How to configure apache to serve http://svn.example.com/robots.txt?

916 views Asked by At

I access SVN repositories via

  • http://svn.example.com/repo1
  • http://svn.example.com/repo2
  • ...

with the following Apache configuration

LoadModule dav_svn_module     modules/mod_dav_svn.so
LoadModule authz_svn_module   modules/mod_authz_svn.so

<VirtualHost xxx.xxx.xxx.xxx>
    ServerName svn.example.com

    <Location />
        DAV svn
        SVNParentPath /path/to/svn/repositories
        AuthzSVNAccessFile /path/to/svn/conf/auth_policy
        Satisfy Any

        AuthType Basic
        AuthName "Subversion repository"
        AuthUserFile /path/to/svn/conf/passwdfile
        Require valid-user
    </Location>
</VirtualHost>

I would like to prevent web crawlers from indexing the public repositories, but I cannot figure out how to properly set up the configuration to serve robots.txt from http://svn.example.com/robots.txt.

I have found a thread "stopping webcrawlers using robots.txt" from 2006, but it didn't help me solve the problem (Ryan's suggestion for redirection didn't work).
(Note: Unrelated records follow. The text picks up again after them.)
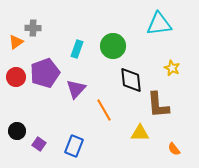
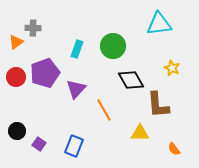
black diamond: rotated 24 degrees counterclockwise
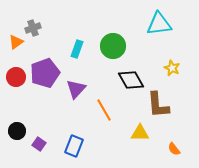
gray cross: rotated 21 degrees counterclockwise
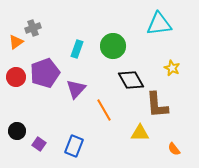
brown L-shape: moved 1 px left
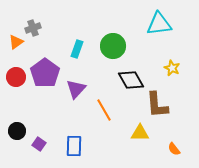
purple pentagon: rotated 16 degrees counterclockwise
blue rectangle: rotated 20 degrees counterclockwise
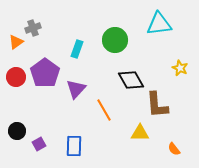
green circle: moved 2 px right, 6 px up
yellow star: moved 8 px right
purple square: rotated 24 degrees clockwise
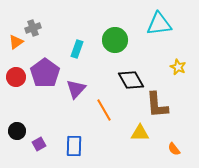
yellow star: moved 2 px left, 1 px up
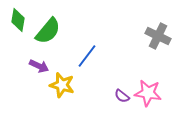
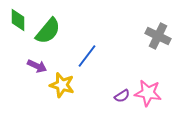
green diamond: rotated 10 degrees counterclockwise
purple arrow: moved 2 px left
purple semicircle: rotated 70 degrees counterclockwise
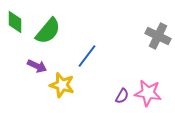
green diamond: moved 3 px left, 2 px down
purple semicircle: rotated 28 degrees counterclockwise
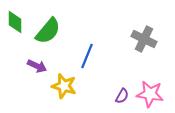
gray cross: moved 14 px left, 3 px down
blue line: rotated 15 degrees counterclockwise
yellow star: moved 2 px right, 1 px down
pink star: moved 2 px right, 1 px down
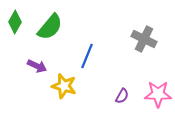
green diamond: rotated 30 degrees clockwise
green semicircle: moved 2 px right, 4 px up
pink star: moved 8 px right; rotated 8 degrees counterclockwise
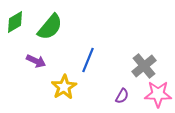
green diamond: rotated 30 degrees clockwise
gray cross: moved 27 px down; rotated 25 degrees clockwise
blue line: moved 1 px right, 4 px down
purple arrow: moved 1 px left, 5 px up
yellow star: moved 1 px down; rotated 25 degrees clockwise
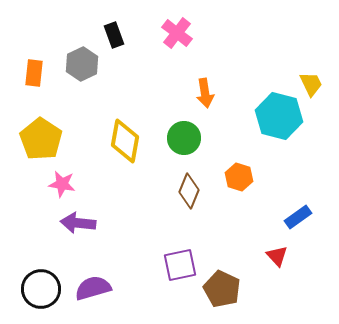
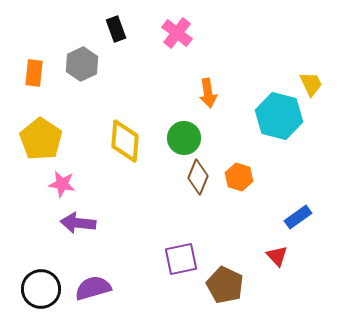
black rectangle: moved 2 px right, 6 px up
orange arrow: moved 3 px right
yellow diamond: rotated 6 degrees counterclockwise
brown diamond: moved 9 px right, 14 px up
purple square: moved 1 px right, 6 px up
brown pentagon: moved 3 px right, 4 px up
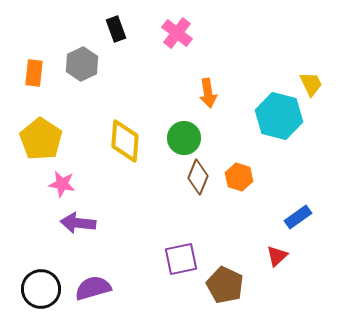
red triangle: rotated 30 degrees clockwise
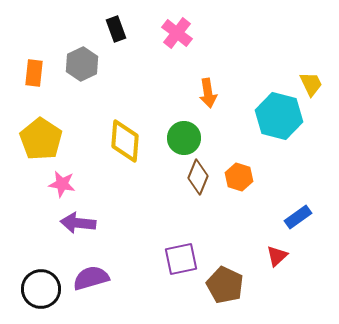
purple semicircle: moved 2 px left, 10 px up
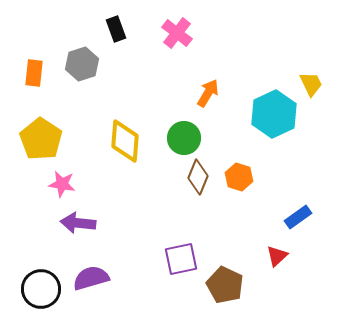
gray hexagon: rotated 8 degrees clockwise
orange arrow: rotated 140 degrees counterclockwise
cyan hexagon: moved 5 px left, 2 px up; rotated 21 degrees clockwise
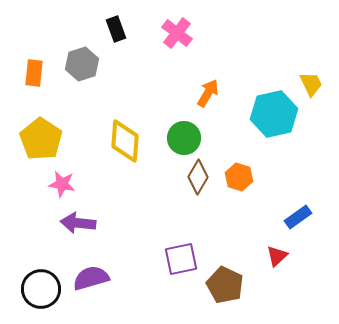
cyan hexagon: rotated 12 degrees clockwise
brown diamond: rotated 8 degrees clockwise
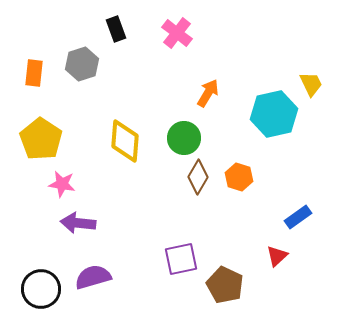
purple semicircle: moved 2 px right, 1 px up
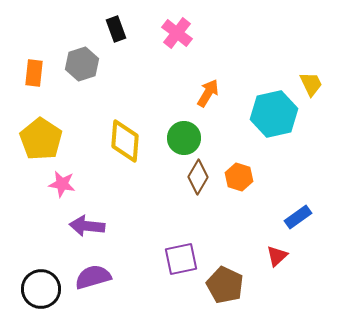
purple arrow: moved 9 px right, 3 px down
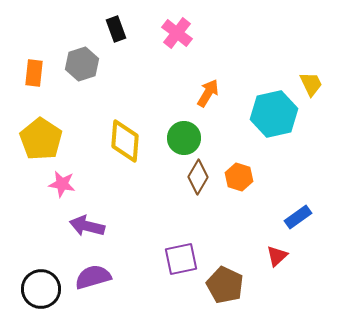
purple arrow: rotated 8 degrees clockwise
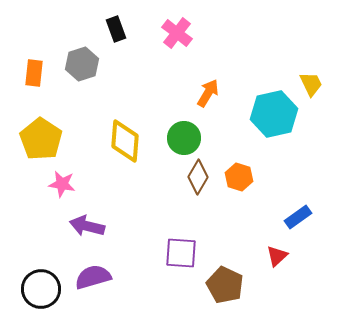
purple square: moved 6 px up; rotated 16 degrees clockwise
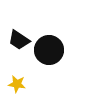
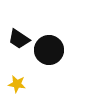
black trapezoid: moved 1 px up
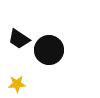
yellow star: rotated 12 degrees counterclockwise
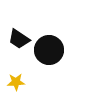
yellow star: moved 1 px left, 2 px up
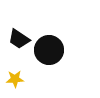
yellow star: moved 1 px left, 3 px up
EDIT: I would prefer to keep the repositories at the top level rather than moving them to http://svn.example.com/something/reponame.

1

There are 1 answers

3
David W. On

Don't put your Subversion repositories' virtual directory in the root of your server:

Wrong

<Location />
    DAV svn
    SVNParentPath /path/to/svn/repositories

Right

<Location /svn>
    DAV svn
    SVNParentPath /path/to/svn/repositories

Instead of your repository root being http://svn.example.com, it will be http://svn.exmaple.com/svn. This frees up http://svn.example.com to be a true document root which means you can add some documentation about your site, and put in a robots.txt file under http://svn.example.com/robots.txt.

Now, a well behaved robot will see the robot.txt file and not index your Subversion repository.